How it started
One day I have tried to use my plex instance and it was unreachable. I started digging into it.
There were couple of containers that wouldn’t start and also inspection using k9s CLI was taking ages.
Started digging
I have started looking into logs, I saw couple of issues related to SQL - like slow queries.
Then I remembered that K3S is using SQLite as default database, which may not be ideal, for long living clusters.
I have checked out the size of it, and oh my, it WAS HUGE!
root@raspberrypi:/var/lib/rancher/k3s/server/db# du -hs state.db
25G state.db
The solution
I have been googling around a bit and found out, that you can pretty easily migrate from SQLite to embedded etcd.

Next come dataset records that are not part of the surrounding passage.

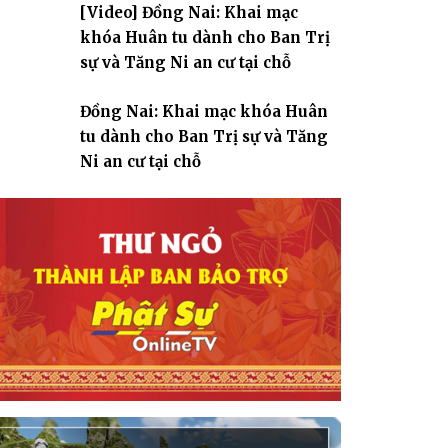
[Video] Đồng Nai: Khai mạc
giáo
khóa Huân tu dành cho Ban Trị
sự và Tăng Ni an cư tại chỗ
Đồng Nai: Khai mạc khóa Huân
tu dành cho Ban Trị sự và Tăng
Ni an cư tại chỗ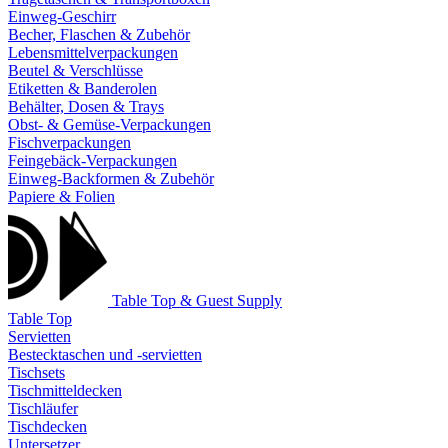
Einweg-Geschirr
Becher, Flaschen & Zubehör
Lebensmittelverpackungen
Beutel & Verschlüsse
Etiketten & Banderolen
Behälter, Dosen & Trays
Obst- & Gemüse-Verpackungen
Fischverpackungen
Feingebäck-Verpackungen
Einweg-Backformen & Zubehör
Papiere & Folien
Table Top & Guest Supply
Table Top
Servietten
Bestecktaschen und -servietten
Tischsets
Tischmitteldecken
Tischläufer
Tischdecken
Untersetzer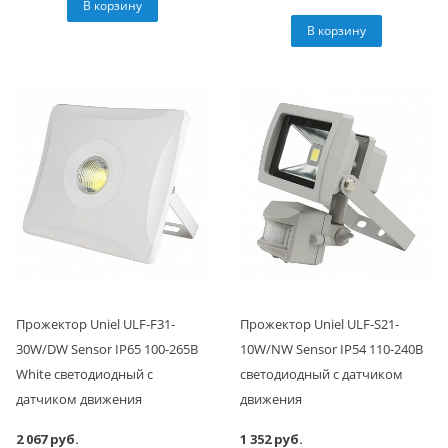
В корзину
В корзину
Прожектор Uniel ULF-F31-
Прожектор Uniel ULF-S21-
30W/DW Sensor IP65 100-265В
10W/NW Sensor IP54 110-240В
White светодиодный с
светодиодный с датчиком
датчиком движения
движения
2 067 руб.
1 352 руб.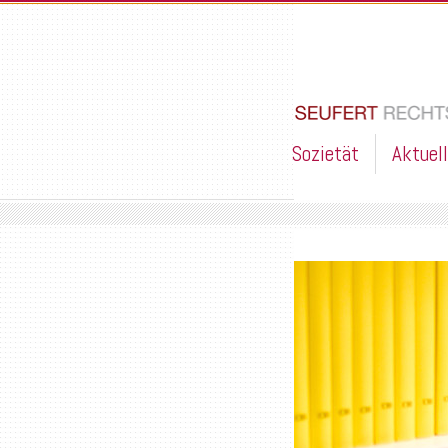
Sozietät
Aktuel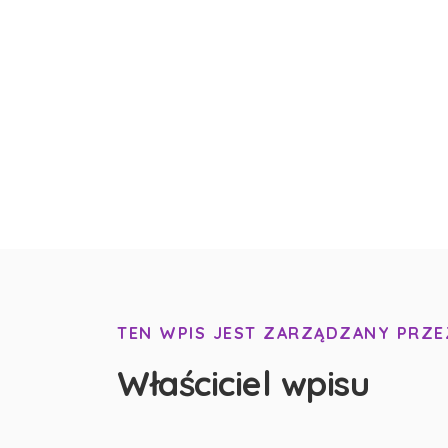
TEN WPIS JEST ZARZĄDZANY PRZE
Właściciel wpisu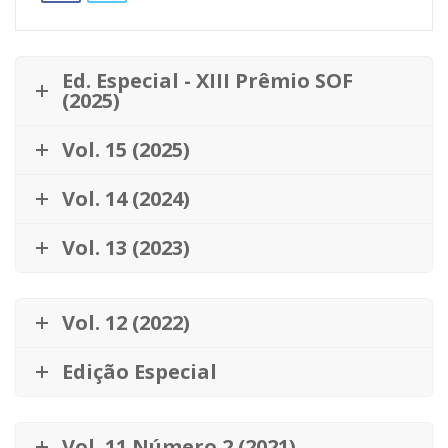
Ed. Especial - XIII Prêmio SOF
(2025)
Vol. 15 (2025)
Vol. 14 (2024)
Vol. 13 (2023)
Vol. 12 (2022)
Edição Especial
Vol. 11 Número 2 (2021)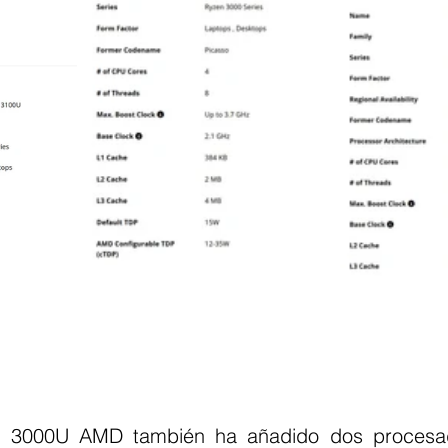
n 3000U AMD también ha añadido dos procesad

The migration is done by adding --init-cluster argument to k3s and then restarting it.
How I did it?
systemctl stop k3s
vim /etc/systemd/system/k3s.service
I have added the --init-cluster argument to the ExecStart line, which resulted into something like this:
ExecStart=/usr/local/bin/k3s \
server \
'--disable=servicelb' \
'--disable=traefik' \
'--cluster-init' \
'--etcd-expose-metrics' \
...
Then I have restarted the server and the service:
sudo reboot
sudo systemctl start k3s
The start few seconds, if I compare it before, when debugging when I tried restarting the k3s instance, it was eating 4CPU cores and didnt boot to usable state after 10+ minutes. But after that the migration completed, k3s started running and all the containers were up and running.
This is the end :)